Blog

  • Field Note: What Would We Assess a System Against?

    In an earlier field note, I explored the idea that testing might be understood as a form of assessment. Testing generates evidence. Assessment uses evidence to reach a judgment. But this raises a more difficult question:

    If we want to assess the quality of a system, what would we assess it against?

    For a capability assessment, the answer is relatively clear. A reference model describes the capability we expect to find. An assessment model explains how evidence should be collected, interpreted and judged.

    For system quality, the equivalent reference model is less obvious. Requirements and acceptance criteria may seem to provide the answer. They describe what the system should do and the conditions under which it can be accepted.

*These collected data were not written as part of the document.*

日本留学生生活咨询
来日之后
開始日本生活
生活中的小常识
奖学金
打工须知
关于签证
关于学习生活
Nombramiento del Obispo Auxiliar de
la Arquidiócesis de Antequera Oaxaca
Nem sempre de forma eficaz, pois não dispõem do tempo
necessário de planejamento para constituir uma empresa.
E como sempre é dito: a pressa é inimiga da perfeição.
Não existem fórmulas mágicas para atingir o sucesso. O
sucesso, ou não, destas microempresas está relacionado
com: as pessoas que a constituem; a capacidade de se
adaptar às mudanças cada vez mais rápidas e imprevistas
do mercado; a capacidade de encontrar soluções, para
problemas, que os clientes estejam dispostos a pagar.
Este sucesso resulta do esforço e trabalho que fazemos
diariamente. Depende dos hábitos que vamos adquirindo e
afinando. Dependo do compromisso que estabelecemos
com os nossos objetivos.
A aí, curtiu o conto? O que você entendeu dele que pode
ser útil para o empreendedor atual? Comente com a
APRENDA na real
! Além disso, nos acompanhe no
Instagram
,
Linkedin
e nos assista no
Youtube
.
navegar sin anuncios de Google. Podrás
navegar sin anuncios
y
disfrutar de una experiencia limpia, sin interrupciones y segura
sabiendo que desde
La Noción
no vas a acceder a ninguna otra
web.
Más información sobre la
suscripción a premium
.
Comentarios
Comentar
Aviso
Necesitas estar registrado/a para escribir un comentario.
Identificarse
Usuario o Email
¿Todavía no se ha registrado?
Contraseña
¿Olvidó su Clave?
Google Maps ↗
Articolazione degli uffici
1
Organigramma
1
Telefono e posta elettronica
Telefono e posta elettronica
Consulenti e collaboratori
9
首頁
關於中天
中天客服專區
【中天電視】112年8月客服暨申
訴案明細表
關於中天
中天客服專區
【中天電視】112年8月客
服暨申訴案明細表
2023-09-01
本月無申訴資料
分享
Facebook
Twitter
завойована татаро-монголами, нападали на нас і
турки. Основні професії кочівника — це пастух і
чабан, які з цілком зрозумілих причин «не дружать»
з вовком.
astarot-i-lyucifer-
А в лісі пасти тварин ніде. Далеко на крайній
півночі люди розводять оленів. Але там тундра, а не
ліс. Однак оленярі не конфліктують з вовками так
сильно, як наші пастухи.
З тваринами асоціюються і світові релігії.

    But are they sufficient as a reference model for system quality? I do not think they are.

    Requirements are not a complete model of quality

    Requirements describe selected expectations. They may address functionality, performance, security, usability and other quality concerns. In a well-developed specification, they can provide a substantial basis for testing and acceptance.

    But requirements are still the result of selection. Some expectations are documented. Others remain implicit. Some stakeholders are represented more strongly than others. Some concerns are recognised early, while others become visible only during operation.

    A system can satisfy its documented requirements and still be difficult to operate, hard to maintain, inaccessible, fragile under unusual conditions, unsuitable for future growth or inappropriate for its business context.

    This does not necessarily mean that the requirements were badly written. It means that requirements describe what has been specified, not necessarily everything that matters.

    Acceptance criteria make selected expectations testable

    Acceptance criteria make expectations concrete. For example:

    Ninety-five per cent of transactions must complete within two seconds.

    This gives us something observable and testable. We can determine whether the system meets the threshold. But it does not answer the wider questions:

    • Why are two seconds acceptable?
    • Which transactions and operating conditions are included?
    • What happens to the slowest five per cent?
    • Will the threshold remain adequate as demand grows?
    • Does it reflect actual user and business needs?

    The criterion defines a threshold. It does not explain the significance of that threshold.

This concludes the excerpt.